Repeat exactly, please, the opening lines of the data below, through and including the line where "снова и снова. ТСН.ua подготовил рецепт" sits.
◇ ◇ ◇ ◇ ◇
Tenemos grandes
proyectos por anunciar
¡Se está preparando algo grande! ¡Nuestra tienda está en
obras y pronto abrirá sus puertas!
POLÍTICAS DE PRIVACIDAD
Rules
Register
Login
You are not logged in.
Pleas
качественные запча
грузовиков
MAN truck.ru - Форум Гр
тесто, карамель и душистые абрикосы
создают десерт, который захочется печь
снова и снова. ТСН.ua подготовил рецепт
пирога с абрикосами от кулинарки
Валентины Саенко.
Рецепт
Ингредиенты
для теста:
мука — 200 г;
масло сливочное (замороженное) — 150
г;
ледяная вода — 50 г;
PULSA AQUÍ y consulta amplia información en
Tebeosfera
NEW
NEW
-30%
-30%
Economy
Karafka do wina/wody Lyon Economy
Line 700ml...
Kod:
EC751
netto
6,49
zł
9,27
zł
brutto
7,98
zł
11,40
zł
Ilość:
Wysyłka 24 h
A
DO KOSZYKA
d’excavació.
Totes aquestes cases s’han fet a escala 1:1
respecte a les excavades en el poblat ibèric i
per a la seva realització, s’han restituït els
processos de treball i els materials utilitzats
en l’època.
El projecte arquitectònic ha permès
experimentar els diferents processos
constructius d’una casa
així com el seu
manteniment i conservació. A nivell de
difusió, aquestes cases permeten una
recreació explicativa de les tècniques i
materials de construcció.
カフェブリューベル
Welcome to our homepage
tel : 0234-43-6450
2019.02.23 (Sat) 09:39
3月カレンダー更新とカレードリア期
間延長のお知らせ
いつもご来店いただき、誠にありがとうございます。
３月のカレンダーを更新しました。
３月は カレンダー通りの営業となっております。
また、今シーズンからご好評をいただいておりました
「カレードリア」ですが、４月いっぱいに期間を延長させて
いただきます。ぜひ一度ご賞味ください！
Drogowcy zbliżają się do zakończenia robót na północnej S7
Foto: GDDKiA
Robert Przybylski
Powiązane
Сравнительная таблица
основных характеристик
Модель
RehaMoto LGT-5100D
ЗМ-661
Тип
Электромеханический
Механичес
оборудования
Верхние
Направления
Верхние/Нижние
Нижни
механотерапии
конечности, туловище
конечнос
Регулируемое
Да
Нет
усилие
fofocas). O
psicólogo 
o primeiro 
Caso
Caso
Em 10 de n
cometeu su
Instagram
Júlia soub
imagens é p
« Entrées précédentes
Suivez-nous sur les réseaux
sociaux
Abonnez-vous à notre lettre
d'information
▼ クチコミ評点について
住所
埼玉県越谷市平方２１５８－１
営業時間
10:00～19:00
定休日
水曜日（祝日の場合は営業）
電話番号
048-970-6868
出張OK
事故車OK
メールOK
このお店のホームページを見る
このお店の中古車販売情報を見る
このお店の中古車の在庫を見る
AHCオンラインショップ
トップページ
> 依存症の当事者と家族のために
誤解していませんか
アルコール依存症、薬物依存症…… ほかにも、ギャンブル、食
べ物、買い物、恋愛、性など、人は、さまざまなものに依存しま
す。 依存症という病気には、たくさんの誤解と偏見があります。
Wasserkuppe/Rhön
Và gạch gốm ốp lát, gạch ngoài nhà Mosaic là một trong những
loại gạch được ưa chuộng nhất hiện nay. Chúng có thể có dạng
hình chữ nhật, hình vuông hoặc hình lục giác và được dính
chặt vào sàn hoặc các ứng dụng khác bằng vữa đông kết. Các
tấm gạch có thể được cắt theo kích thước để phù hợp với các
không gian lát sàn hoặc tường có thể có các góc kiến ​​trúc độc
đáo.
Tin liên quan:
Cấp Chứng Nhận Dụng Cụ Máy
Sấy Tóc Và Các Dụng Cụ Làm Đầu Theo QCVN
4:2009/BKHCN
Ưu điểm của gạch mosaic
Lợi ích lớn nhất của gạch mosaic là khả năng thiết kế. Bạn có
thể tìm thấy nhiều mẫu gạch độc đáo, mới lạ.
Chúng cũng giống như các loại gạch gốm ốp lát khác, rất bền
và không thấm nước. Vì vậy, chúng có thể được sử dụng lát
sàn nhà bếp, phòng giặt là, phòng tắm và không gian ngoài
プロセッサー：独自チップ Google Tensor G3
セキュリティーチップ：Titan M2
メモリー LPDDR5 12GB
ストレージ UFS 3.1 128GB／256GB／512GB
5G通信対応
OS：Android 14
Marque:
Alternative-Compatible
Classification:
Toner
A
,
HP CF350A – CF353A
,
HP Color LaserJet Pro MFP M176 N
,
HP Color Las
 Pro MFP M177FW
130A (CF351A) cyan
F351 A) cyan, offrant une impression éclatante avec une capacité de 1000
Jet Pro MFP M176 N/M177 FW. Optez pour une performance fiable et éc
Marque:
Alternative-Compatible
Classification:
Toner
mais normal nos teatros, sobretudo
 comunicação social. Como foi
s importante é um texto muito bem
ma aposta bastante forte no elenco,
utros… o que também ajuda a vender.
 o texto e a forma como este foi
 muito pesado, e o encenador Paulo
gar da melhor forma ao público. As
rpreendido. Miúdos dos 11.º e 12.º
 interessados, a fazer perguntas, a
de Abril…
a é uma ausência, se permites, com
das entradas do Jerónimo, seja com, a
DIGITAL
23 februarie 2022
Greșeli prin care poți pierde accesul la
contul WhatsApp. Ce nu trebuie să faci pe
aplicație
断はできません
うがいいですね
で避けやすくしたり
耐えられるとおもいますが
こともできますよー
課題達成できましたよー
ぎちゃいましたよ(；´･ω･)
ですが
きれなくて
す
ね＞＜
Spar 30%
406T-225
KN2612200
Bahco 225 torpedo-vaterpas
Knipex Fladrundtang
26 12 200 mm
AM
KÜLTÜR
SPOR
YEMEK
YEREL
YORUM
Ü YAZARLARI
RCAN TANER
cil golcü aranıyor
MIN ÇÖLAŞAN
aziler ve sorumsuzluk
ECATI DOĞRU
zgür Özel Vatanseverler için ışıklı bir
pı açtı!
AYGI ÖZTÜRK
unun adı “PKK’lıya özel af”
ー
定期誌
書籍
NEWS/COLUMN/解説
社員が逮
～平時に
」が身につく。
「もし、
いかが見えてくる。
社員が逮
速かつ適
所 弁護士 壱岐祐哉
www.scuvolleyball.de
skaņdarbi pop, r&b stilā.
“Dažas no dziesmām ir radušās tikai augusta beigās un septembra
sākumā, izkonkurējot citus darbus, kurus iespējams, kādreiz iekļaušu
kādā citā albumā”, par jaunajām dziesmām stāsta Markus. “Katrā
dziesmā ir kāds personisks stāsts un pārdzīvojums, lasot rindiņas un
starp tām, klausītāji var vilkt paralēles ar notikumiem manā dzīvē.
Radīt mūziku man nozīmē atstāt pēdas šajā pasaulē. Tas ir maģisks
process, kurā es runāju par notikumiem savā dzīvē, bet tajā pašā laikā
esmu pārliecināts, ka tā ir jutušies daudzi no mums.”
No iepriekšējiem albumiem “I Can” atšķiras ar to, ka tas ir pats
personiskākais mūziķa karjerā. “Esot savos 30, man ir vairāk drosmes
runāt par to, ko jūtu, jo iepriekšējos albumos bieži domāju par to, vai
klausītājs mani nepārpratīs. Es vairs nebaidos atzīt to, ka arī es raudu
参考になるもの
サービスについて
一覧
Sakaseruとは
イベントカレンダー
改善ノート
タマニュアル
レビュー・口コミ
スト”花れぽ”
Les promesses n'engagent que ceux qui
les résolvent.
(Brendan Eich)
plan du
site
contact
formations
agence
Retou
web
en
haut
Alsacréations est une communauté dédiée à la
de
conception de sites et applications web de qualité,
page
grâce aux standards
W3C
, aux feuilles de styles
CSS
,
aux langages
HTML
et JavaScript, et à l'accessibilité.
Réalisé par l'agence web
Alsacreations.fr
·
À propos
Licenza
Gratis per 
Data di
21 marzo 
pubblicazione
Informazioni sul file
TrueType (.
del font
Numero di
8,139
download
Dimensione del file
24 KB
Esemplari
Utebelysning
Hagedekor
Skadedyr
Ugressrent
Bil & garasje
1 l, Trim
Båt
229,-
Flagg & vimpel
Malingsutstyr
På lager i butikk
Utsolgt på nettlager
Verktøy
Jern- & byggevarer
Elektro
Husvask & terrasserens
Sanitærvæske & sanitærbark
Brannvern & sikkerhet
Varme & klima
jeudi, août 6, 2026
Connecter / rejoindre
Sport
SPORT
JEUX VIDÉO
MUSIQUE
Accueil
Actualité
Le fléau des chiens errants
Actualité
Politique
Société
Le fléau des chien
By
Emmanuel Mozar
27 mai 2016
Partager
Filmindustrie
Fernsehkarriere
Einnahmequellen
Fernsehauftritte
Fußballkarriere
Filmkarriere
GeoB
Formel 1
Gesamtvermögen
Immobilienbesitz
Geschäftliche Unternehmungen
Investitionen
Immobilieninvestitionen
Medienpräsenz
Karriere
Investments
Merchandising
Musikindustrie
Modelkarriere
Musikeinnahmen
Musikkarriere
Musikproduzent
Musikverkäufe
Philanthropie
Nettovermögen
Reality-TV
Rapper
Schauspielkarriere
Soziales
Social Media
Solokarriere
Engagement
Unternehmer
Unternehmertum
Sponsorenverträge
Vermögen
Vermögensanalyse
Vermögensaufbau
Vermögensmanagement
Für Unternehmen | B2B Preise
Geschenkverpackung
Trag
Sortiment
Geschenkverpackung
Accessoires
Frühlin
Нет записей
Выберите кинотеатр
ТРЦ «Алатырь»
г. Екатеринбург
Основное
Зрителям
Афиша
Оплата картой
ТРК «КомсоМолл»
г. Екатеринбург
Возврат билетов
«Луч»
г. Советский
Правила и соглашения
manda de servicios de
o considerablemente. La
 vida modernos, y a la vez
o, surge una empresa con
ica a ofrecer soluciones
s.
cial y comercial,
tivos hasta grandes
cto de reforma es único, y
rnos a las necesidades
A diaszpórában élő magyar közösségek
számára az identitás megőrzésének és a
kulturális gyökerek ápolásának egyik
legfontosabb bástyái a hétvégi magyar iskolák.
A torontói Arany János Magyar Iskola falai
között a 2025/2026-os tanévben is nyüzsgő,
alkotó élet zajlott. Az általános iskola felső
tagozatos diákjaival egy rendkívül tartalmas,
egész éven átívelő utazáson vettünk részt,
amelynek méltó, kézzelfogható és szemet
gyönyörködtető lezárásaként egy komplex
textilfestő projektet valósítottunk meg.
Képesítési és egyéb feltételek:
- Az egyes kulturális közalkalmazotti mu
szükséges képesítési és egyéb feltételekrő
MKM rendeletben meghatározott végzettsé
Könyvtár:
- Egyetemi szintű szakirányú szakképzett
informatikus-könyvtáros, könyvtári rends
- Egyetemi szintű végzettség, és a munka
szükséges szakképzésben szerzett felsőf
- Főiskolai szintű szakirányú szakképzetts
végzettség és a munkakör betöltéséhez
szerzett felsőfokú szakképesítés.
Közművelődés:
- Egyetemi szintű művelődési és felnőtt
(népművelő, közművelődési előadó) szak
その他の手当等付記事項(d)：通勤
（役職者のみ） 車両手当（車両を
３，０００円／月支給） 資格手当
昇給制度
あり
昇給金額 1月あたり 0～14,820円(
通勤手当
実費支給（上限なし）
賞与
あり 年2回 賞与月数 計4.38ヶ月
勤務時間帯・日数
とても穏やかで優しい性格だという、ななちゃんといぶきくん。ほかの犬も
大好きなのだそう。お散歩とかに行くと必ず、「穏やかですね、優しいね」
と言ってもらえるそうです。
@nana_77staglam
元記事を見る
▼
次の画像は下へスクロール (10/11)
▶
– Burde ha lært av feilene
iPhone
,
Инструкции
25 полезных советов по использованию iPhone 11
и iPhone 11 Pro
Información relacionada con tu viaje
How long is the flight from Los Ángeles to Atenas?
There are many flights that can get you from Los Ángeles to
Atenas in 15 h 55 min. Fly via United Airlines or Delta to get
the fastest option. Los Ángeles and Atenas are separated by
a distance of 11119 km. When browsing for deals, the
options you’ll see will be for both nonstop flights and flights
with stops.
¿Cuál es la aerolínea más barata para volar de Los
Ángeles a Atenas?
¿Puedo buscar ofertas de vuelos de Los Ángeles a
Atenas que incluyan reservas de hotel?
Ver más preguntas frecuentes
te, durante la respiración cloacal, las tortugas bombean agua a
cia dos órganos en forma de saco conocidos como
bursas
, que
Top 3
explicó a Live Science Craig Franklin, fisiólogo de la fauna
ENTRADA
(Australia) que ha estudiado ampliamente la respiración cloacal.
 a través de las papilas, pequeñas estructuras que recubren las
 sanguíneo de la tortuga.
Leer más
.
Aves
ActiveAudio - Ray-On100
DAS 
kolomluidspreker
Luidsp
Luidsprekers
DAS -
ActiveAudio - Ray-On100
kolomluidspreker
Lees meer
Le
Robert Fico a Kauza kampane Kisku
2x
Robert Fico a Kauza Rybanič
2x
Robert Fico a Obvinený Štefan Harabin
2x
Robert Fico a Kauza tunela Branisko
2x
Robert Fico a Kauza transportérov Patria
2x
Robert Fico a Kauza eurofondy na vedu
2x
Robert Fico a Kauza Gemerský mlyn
◇ ◇ ◇ ◇ ◇
◆ REPLY ◆
Tenemos grandes
proyectos por anunciar
¡Se está preparando algo grande! ¡Nuestra tienda está en
obras y pronto abrirá sus puertas!
POLÍTICAS DE PRIVACIDAD
Rules
Register
Login
You are not logged in.
Pleas
качественные запча
грузовиков
MAN truck.ru - Форум Гр
тесто, карамель и душистые абрикосы
создают десерт, который захочется печь
снова и снова. ТСН.ua подготовил рецепт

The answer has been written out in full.